Provided entries
+ + +

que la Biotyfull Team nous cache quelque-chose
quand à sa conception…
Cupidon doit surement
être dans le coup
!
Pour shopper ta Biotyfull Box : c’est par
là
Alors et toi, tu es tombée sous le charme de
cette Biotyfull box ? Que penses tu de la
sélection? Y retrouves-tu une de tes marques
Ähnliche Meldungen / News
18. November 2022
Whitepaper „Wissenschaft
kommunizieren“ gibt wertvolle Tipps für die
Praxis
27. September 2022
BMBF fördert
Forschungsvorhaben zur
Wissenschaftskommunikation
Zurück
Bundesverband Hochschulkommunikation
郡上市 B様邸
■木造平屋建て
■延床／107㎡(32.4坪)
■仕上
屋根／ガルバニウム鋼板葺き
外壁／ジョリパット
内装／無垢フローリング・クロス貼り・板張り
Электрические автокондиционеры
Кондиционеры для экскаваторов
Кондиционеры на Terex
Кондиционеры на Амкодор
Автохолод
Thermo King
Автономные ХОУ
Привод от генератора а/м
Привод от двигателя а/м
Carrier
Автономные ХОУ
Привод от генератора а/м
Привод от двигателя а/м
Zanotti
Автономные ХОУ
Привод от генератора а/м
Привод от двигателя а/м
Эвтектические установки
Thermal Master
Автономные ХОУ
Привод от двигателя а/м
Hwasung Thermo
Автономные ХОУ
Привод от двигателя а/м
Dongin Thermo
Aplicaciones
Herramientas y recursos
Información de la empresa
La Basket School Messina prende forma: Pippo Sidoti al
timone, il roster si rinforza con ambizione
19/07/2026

+ + +

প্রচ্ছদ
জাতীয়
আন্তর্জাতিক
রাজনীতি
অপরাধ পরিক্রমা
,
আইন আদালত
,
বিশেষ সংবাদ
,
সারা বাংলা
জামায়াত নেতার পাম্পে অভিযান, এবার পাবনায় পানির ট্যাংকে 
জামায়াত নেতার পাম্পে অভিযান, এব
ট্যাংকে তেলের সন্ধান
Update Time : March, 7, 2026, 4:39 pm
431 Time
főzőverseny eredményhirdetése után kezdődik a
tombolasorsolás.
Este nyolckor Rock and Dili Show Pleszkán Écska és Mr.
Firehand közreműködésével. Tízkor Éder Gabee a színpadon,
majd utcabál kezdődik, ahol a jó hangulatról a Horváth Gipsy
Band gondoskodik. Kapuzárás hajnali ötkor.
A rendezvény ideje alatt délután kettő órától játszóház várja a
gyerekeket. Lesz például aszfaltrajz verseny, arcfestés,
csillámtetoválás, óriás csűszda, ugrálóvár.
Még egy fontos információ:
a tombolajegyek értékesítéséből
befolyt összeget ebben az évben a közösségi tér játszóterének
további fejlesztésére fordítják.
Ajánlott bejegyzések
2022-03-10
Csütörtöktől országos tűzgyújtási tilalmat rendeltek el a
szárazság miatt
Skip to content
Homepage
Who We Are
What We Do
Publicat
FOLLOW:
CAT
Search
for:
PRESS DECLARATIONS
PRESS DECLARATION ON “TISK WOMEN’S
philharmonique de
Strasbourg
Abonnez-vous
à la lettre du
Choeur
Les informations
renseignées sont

+ + +

Your instructions
Take the line above containing "Ajánlott bejegyzések", the line containing "renseignées sont", and all lines in between, and copy them exactly without anything else.

Response area
Ajánlott bejegyzések
2022-03-10
Csütörtöktől országos tűzgyújtási tilalmat rendeltek el a
szárazság miatt
Skip to content
Homepage
Who We Are
What We Do
Publicat
FOLLOW:
CAT
Search
for:
PRESS DECLARATIONS
PRESS DECLARATION ON “TISK WOMEN’S
philharmonique de
Strasbourg
Abonnez-vous
à la lettre du
Choeur
Les informations
renseignées sont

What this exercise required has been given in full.